The all-tiles bonus is added when the play uses a full rack. Board geometry, premium
layout, tile values/counts, blank count, rack size and the bonus are all part of the
`rules.Ruleset` (`English`, `RussianScrabble`, `Erudit`). `Evaluate` returns the main
word, the cross-words and a per-tile breakdown. `ValidatePlay` adds dictionary and
connectivity checks.
---
## 6. Rulesets
- **English** Scrabble: 15×15, standard premiums, 26 letters, 100 tiles (98 + 2 blanks),
7-tile rack, 50-point bonus.
- **Russian Scrabble**: 33-letter alphabet (incl. Ё), standard board, 104 tiles, 50-bonus.

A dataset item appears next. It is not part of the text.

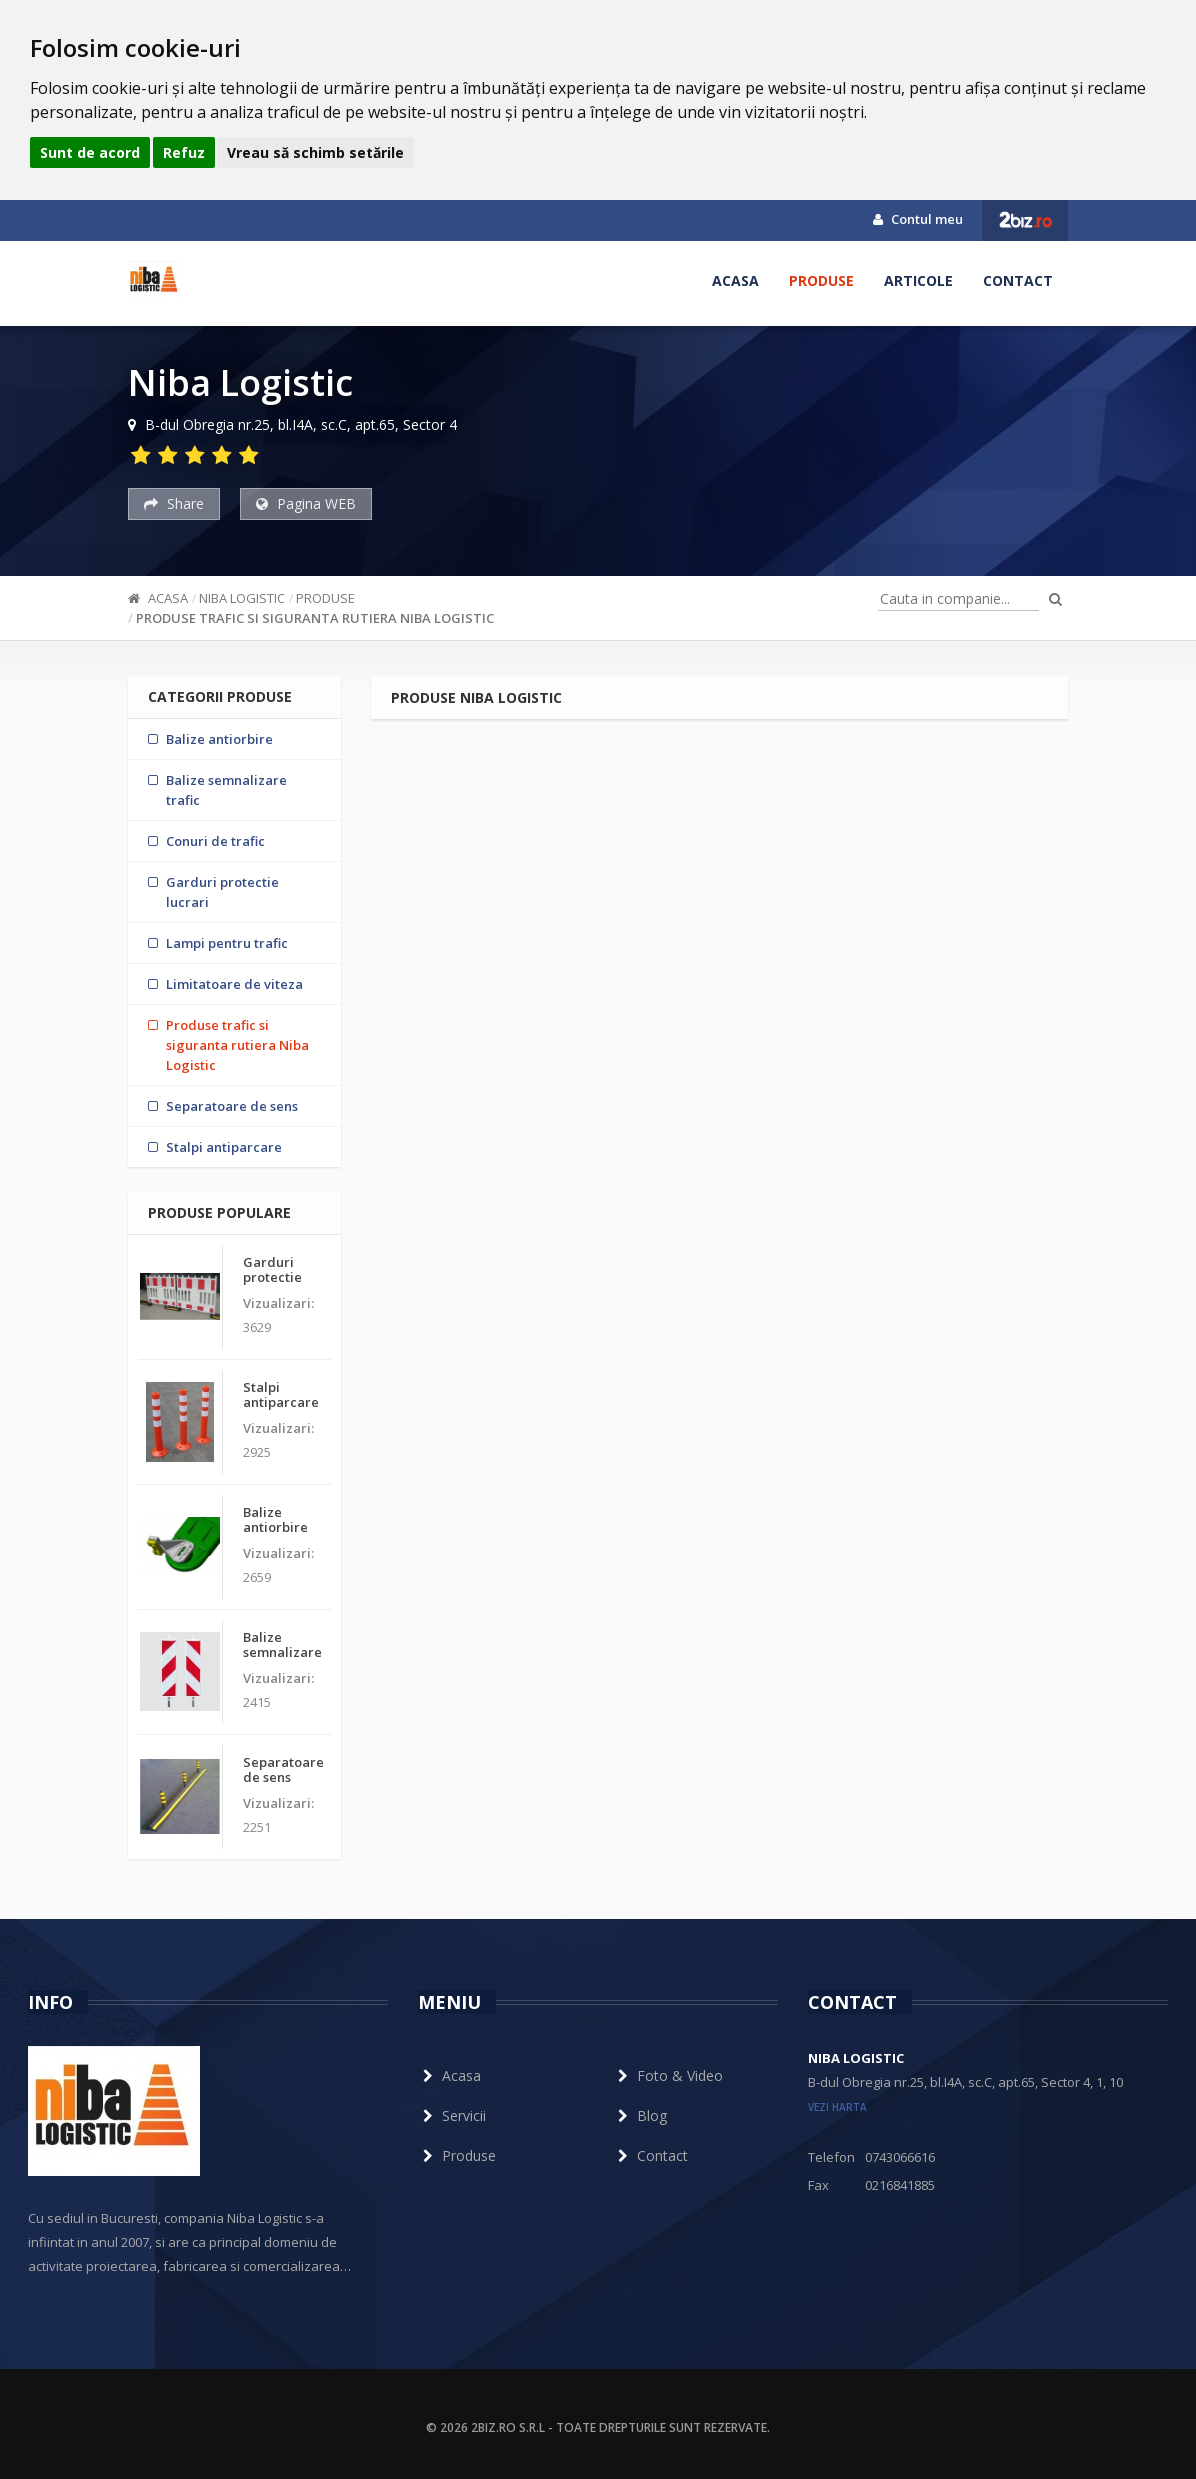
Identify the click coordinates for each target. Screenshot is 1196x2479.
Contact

- **Эрудит**: 33-letter alphabet with **Ё unused** (no tile — fold Ё→Е when preparing the
dictionary, `wordlist.FoldYo`; an out-of-engine step), the **centre does not double**,
131 tiles (128 + 3 blanks), blanks score 0, **15-point bonus**.
---
## 7. Special cases checklist
- **First move**: no anchors; the play must cover the centre.
- **Blanks**: any letter, score 0, flagged via bit 7; expand to every cross-set-allowed
letter during generation.
- **Off-board sentinels**: stop extension at the edge.
- **A single newly-placed tile** can form both an across and a down word.
- **Dedup**: each legal move is generated once (anchor + left-part limit); a canonical
move key guards against any residual duplicate.